Dolphin Names, and Yours
Over the past several years, researchers have discovered that we're not alone in the naming universe. Another species, too, confers names: dolphins.
In 2006, a team of biologists determined that each dophin develops a distinctive whistle pattern that other dolphins use to identify it. (News story; original paper.) Relatives and close group members respond strongly to an individual's whistled name, even when the sound pattern is produced by a synthesizer. Strangers, meanwhile, swim on and ignore it. The name also appears to encode metadata about the dolphin's identity, such as age and sex.
Now, a new study reveals that dolphins don't just recognize each other's identifying whistles, they call them out. A dolphin mother, for instance, may produce the whistle of her calf to attract his attention when they are separated. (News story; original paper.) That sounds like a name, alright.
Dolphin names get me all philosophical. If naming practices of other cultures can give us new perspectives on the nature of names, naming practices frrom a whole other order of mammals must demand a step back for some serious reflection. What does it mean to have a name? What are they for, and what do they tell us? Are human parents, sweating over the perfect name choice for a child yet to be born, engaged in an arbitrary rite of our culture or a profound and universal undertaking?
Here are a few thoughts I've had as I've read more about the world of undersea names. I'm curious where the topic leads you.
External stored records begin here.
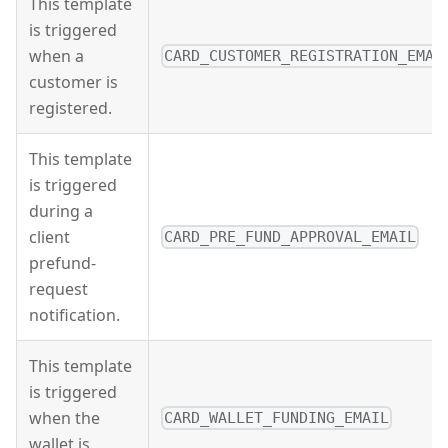
This template
is triggered
when a
CARD_CUSTOMER_REGISTRATION_EMAI
customer is
registered.
This template
is triggered
during a
client
CARD_PRE_FUND_APPROVAL_EMAIL
prefund-
request
notification.
This template
is triggered
when the
CARD_WALLET_FUNDING_EMAIL
wallet is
A name is a lot more than just any string of sounds or characters. Even among dolphins, whistle-names apparently carry side messages like "I'm an adult male." Now think about how much of this "metadata" a full human name can encode. The more complex our societies and cultures are, and the more we're aware of relationships, differences and history, the more information a name is likely to carry.
Culture, Distance and Name Diversity
The breakthrough 2006 dolphin name finding was based on a population of wild dolphins. An earlier study of dolphins living in captivity had found no individual naming, just shared calls.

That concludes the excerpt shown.